11.The latest developments in ADR on an international level have been fueled by the preference in some countries, particularly Asian countries, to resolve disputes through consensual processes of dispute resolution. There is no doubt that socio-cultural forces influence the dispute resolution preferences of parties in conflict and the way in which particular methods of dispute resolution are perceived and practiced. The comparative studies in this issue (including those of Black, Goh, and Alexander) reflect on the development of mediation from a number of perspectives: traditional Chinese and Brunei society and western society; and on common law and civil law cultural traditions.

12.While Goh examines the way in which culture shapes the dispute resolution remedies sought by parties in conflict, Boulle and Farrar examine remedies in a very specialized context, namely, those that are available to minority shareholders in respect of the conduct by the majority. The reforms in this area serve as testament to the pervasiveness of ADR theory and specifically, interest-based approaches to dispute resolution.

13.Several authors argue persuasively that there is need for change in the prevailing culture of the legal profession in both civil law and common law jurisdictions, for the profession has not wholehearted embraced mediation. There is growing recognition of the emerging duty on lawyers as gatekeepers of the disputing universe to advise clients of the availability of ADR options, to take a more proactive role in conflict prevention and avoidance, and to take the initiative in applying ADR processes in a more timely fashion.
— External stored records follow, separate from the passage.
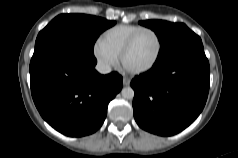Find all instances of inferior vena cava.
Here are the masks:
<instances>
[{"label": "inferior vena cava", "mask_w": 238, "mask_h": 158, "mask_svg": "<svg viewBox=\"0 0 238 158\" xmlns=\"http://www.w3.org/2000/svg\"><path fill=\"white\" fill-rule=\"evenodd\" d=\"M96 70L101 74H108L111 72V67L108 63L100 61L96 65Z\"/></svg>", "instance_id": "1"}]
</instances>
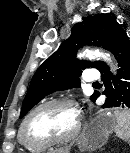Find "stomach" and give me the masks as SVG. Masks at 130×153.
<instances>
[{"instance_id": "0dacf381", "label": "stomach", "mask_w": 130, "mask_h": 153, "mask_svg": "<svg viewBox=\"0 0 130 153\" xmlns=\"http://www.w3.org/2000/svg\"><path fill=\"white\" fill-rule=\"evenodd\" d=\"M117 121L113 111L99 112L85 126L79 147L93 151L102 147L109 135L115 130Z\"/></svg>"}]
</instances>
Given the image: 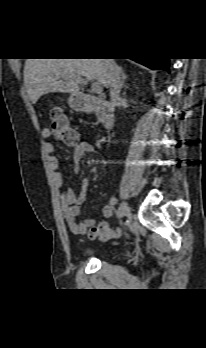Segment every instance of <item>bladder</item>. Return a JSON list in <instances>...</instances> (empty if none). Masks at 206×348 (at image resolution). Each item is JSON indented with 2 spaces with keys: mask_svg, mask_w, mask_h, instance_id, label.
Returning <instances> with one entry per match:
<instances>
[{
  "mask_svg": "<svg viewBox=\"0 0 206 348\" xmlns=\"http://www.w3.org/2000/svg\"><path fill=\"white\" fill-rule=\"evenodd\" d=\"M81 253L85 257H91L96 253V251L94 249H91V248H85L81 251Z\"/></svg>",
  "mask_w": 206,
  "mask_h": 348,
  "instance_id": "1",
  "label": "bladder"
}]
</instances>
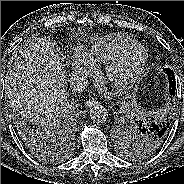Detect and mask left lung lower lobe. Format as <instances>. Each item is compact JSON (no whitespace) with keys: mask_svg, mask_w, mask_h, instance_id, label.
I'll list each match as a JSON object with an SVG mask.
<instances>
[{"mask_svg":"<svg viewBox=\"0 0 184 184\" xmlns=\"http://www.w3.org/2000/svg\"><path fill=\"white\" fill-rule=\"evenodd\" d=\"M165 73L168 76V81H169V92L172 96L175 95V90H176V81H175V75L173 70L171 69H165ZM139 120V119H138ZM147 125H148V130H151L154 134L160 136V137H165L169 135L170 129H171V120L169 121L168 119H163L161 121L155 120L154 118H151L150 120L146 119ZM131 127L127 130H124L125 137L128 139L129 142H131Z\"/></svg>","mask_w":184,"mask_h":184,"instance_id":"1","label":"left lung lower lobe"}]
</instances>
14.As mediation evolves as a profession, key issues relevant to regulation and institutionalization of the profession continue to be debated. Issues include the development of professional standards or codes of conduct and certification and accreditation schemes for mediators. This debate will undoubtedly continue. In Australia, the debate takes place within the structured framework established by NADRAC, which resisted the development of uniform standards for mediation and instead adopted a ‘framework’ that allows for and encourages innovation and diversity of mediation practice and recognises that establishment and maintenance of standards is a responsibility that should be shared by all members of the ADR community.

15.While many (if not most) ADR practitioners struggle to establish a fulltime career in what is still, in many ways, a profession in its infancy, mediation and other ADR practices now bear some of the hallmarks of a well-established profession with sophisticated analytical and diagnostic tools of practice. These tools include ‘conflict wellness check-ups’ and ‘risk analyses’ to assist clients, lawyers and other decision-makers to make wise decisions in the course of preparing for negotiation, mediation and litigotiation.
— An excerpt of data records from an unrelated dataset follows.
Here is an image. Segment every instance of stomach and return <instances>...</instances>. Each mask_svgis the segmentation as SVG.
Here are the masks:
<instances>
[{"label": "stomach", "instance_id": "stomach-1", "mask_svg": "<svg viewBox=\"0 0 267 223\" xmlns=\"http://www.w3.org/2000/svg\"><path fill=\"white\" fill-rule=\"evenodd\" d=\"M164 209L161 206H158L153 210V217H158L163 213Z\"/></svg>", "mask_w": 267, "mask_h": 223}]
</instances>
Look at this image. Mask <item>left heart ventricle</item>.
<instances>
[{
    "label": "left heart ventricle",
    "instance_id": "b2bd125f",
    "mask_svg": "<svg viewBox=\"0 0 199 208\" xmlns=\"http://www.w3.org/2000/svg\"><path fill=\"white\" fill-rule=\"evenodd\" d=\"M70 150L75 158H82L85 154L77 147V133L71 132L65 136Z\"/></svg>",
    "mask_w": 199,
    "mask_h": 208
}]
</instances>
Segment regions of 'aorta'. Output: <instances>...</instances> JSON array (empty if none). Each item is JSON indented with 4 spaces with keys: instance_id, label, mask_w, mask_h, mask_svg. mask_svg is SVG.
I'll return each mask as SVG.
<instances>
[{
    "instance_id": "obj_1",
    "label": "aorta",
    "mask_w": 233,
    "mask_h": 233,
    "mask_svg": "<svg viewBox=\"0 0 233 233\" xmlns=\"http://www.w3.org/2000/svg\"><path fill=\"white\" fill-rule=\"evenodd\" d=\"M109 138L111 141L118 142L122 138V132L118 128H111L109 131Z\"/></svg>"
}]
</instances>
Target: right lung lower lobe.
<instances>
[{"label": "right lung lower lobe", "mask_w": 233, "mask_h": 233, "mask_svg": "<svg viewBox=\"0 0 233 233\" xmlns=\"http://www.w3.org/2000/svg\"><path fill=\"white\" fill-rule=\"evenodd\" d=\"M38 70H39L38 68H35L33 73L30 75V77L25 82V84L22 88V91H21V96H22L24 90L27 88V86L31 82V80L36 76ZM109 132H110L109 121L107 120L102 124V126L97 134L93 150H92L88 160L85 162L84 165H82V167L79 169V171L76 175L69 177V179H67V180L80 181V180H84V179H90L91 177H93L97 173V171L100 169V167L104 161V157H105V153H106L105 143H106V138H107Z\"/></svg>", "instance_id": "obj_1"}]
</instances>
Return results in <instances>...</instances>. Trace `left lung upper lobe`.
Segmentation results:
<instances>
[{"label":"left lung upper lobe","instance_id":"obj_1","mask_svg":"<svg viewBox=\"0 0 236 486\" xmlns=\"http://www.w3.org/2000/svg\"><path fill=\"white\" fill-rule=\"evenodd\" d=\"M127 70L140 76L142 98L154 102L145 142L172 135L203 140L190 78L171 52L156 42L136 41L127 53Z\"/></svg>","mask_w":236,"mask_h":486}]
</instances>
16. The importance of reflecting on mediation practice is emphasised in many of the contributions to this issue. It is through such reflection that we develop helpful practice tools and techniques for career planning and establishment of viable and meaningful mediation practices. Wade and Mosten provide valuable insights in this regard.
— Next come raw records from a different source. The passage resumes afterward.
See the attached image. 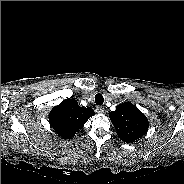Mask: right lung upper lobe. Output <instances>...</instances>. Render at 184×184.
<instances>
[{
	"label": "right lung upper lobe",
	"instance_id": "obj_1",
	"mask_svg": "<svg viewBox=\"0 0 184 184\" xmlns=\"http://www.w3.org/2000/svg\"><path fill=\"white\" fill-rule=\"evenodd\" d=\"M94 114L92 108L79 107L78 102L70 97L51 110L49 122L59 136L71 139Z\"/></svg>",
	"mask_w": 184,
	"mask_h": 184
}]
</instances>
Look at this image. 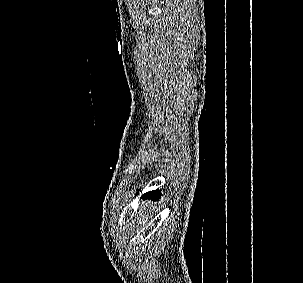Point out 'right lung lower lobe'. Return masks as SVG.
<instances>
[{"label": "right lung lower lobe", "mask_w": 303, "mask_h": 283, "mask_svg": "<svg viewBox=\"0 0 303 283\" xmlns=\"http://www.w3.org/2000/svg\"><path fill=\"white\" fill-rule=\"evenodd\" d=\"M160 196H161V192L159 190L151 191L143 195V197H145L146 199L151 198L154 200H156L157 198L159 199Z\"/></svg>", "instance_id": "98d812e1"}]
</instances>
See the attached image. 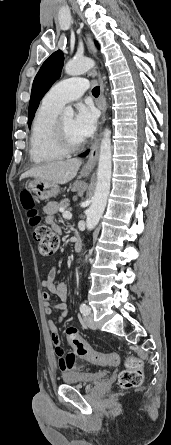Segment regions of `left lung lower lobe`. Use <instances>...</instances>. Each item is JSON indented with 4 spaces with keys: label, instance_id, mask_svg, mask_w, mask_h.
Masks as SVG:
<instances>
[{
    "label": "left lung lower lobe",
    "instance_id": "obj_1",
    "mask_svg": "<svg viewBox=\"0 0 171 445\" xmlns=\"http://www.w3.org/2000/svg\"><path fill=\"white\" fill-rule=\"evenodd\" d=\"M88 152H89V151H86V152H84L83 154H81L80 156H81V157L86 156V155L88 154Z\"/></svg>",
    "mask_w": 171,
    "mask_h": 445
}]
</instances>
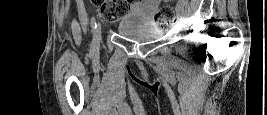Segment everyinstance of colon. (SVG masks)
I'll use <instances>...</instances> for the list:
<instances>
[{
  "mask_svg": "<svg viewBox=\"0 0 267 115\" xmlns=\"http://www.w3.org/2000/svg\"><path fill=\"white\" fill-rule=\"evenodd\" d=\"M129 11V2L126 0H108L101 4L100 16L104 21L116 22L127 15ZM154 18L159 23H170L176 20V11L170 5H164L157 8Z\"/></svg>",
  "mask_w": 267,
  "mask_h": 115,
  "instance_id": "5ec220e1",
  "label": "colon"
}]
</instances>
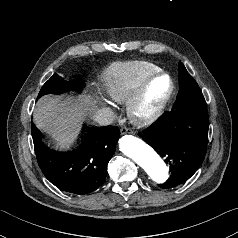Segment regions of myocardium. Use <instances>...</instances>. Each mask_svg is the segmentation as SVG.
I'll return each mask as SVG.
<instances>
[{
  "instance_id": "myocardium-1",
  "label": "myocardium",
  "mask_w": 238,
  "mask_h": 238,
  "mask_svg": "<svg viewBox=\"0 0 238 238\" xmlns=\"http://www.w3.org/2000/svg\"><path fill=\"white\" fill-rule=\"evenodd\" d=\"M160 78H166L169 83V88L159 103V105L151 112L148 113H142L141 112V106L144 102V99L146 97L147 91L150 87V85L157 79ZM175 89L174 82L171 78V76L164 72H156L152 74L151 76L147 77L141 85L138 87V89L135 91L133 96L129 99L127 104V115L129 120L136 126L144 127L151 125L155 121H157L165 112L167 109L171 98L173 96Z\"/></svg>"
}]
</instances>
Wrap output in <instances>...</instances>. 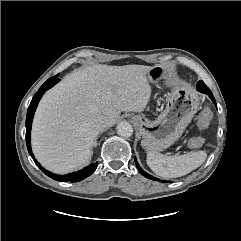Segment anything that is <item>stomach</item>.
Instances as JSON below:
<instances>
[{
  "instance_id": "stomach-1",
  "label": "stomach",
  "mask_w": 241,
  "mask_h": 241,
  "mask_svg": "<svg viewBox=\"0 0 241 241\" xmlns=\"http://www.w3.org/2000/svg\"><path fill=\"white\" fill-rule=\"evenodd\" d=\"M169 74L170 68L159 64L151 68L148 78L150 83L160 85ZM199 102L198 95L188 86H171L166 108L156 120L150 121L140 115L132 117L142 136V147L150 152H159L173 145L198 111Z\"/></svg>"
}]
</instances>
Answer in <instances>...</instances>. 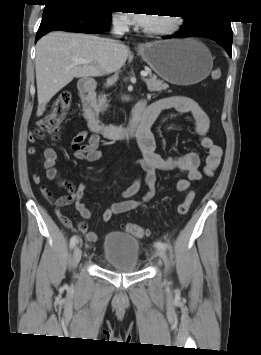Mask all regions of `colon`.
Masks as SVG:
<instances>
[{"label": "colon", "mask_w": 261, "mask_h": 355, "mask_svg": "<svg viewBox=\"0 0 261 355\" xmlns=\"http://www.w3.org/2000/svg\"><path fill=\"white\" fill-rule=\"evenodd\" d=\"M222 77V71L220 69H215L211 73V78L213 80H219ZM72 95L68 90L62 91L57 99L54 101L52 110L49 114L43 117L38 123L33 132L34 136L39 138L45 135L51 136L54 139H57L59 134L60 125L66 120L71 106ZM49 197V192H45ZM194 192H189L184 200L179 204L177 212L180 215H186L194 201ZM124 229L129 234L143 238L148 236V231L141 225L127 223L124 225Z\"/></svg>", "instance_id": "1"}]
</instances>
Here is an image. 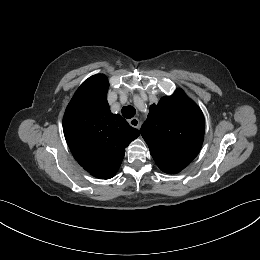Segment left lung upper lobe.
Wrapping results in <instances>:
<instances>
[{
	"label": "left lung upper lobe",
	"mask_w": 260,
	"mask_h": 260,
	"mask_svg": "<svg viewBox=\"0 0 260 260\" xmlns=\"http://www.w3.org/2000/svg\"><path fill=\"white\" fill-rule=\"evenodd\" d=\"M204 131L201 109L180 89L151 105L141 127L151 156L167 174L180 172L198 155Z\"/></svg>",
	"instance_id": "1"
}]
</instances>
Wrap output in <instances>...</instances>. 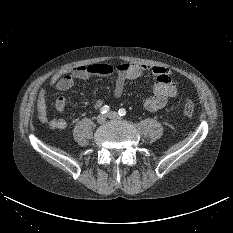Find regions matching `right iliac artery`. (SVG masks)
Listing matches in <instances>:
<instances>
[{
	"label": "right iliac artery",
	"instance_id": "right-iliac-artery-1",
	"mask_svg": "<svg viewBox=\"0 0 233 233\" xmlns=\"http://www.w3.org/2000/svg\"><path fill=\"white\" fill-rule=\"evenodd\" d=\"M110 110L109 106H103L101 109H100V113L101 114H105L107 113L108 111Z\"/></svg>",
	"mask_w": 233,
	"mask_h": 233
}]
</instances>
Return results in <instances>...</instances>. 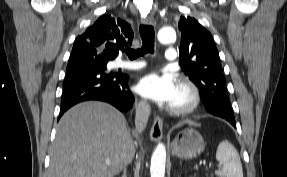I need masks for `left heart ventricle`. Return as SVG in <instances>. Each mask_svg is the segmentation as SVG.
Returning <instances> with one entry per match:
<instances>
[{
	"mask_svg": "<svg viewBox=\"0 0 287 177\" xmlns=\"http://www.w3.org/2000/svg\"><path fill=\"white\" fill-rule=\"evenodd\" d=\"M183 100H184V95L178 88L169 104H178V103H181Z\"/></svg>",
	"mask_w": 287,
	"mask_h": 177,
	"instance_id": "1",
	"label": "left heart ventricle"
}]
</instances>
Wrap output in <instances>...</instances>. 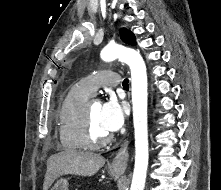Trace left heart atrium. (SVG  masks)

17.Most authors to this special dispute resolution issue find reason for ‘optimism regarding the future use of mediation’. Woody Mosten predicts that mediation will continue to grow in use. Alexander concludes that although many mediation programs in civil law countries are in their infancy, some jurisdictions, such as that of Germany, are ‘poised for change’ with expansion planned in voluntary and mandatory mediation schemes. We can also look forward to the development of on-line ADR and e-commence, with emergence of on-line dispute resolution systems by organization such as ICSID, the ICC and the European Chamber of Commerce and Industry.

18.It is hoped that this special issue of the Bond Law Review makes a small contribution to the shared responsibility of promoting and facilitating the development of ADR by providing a forum for the publication and exchange of ideas.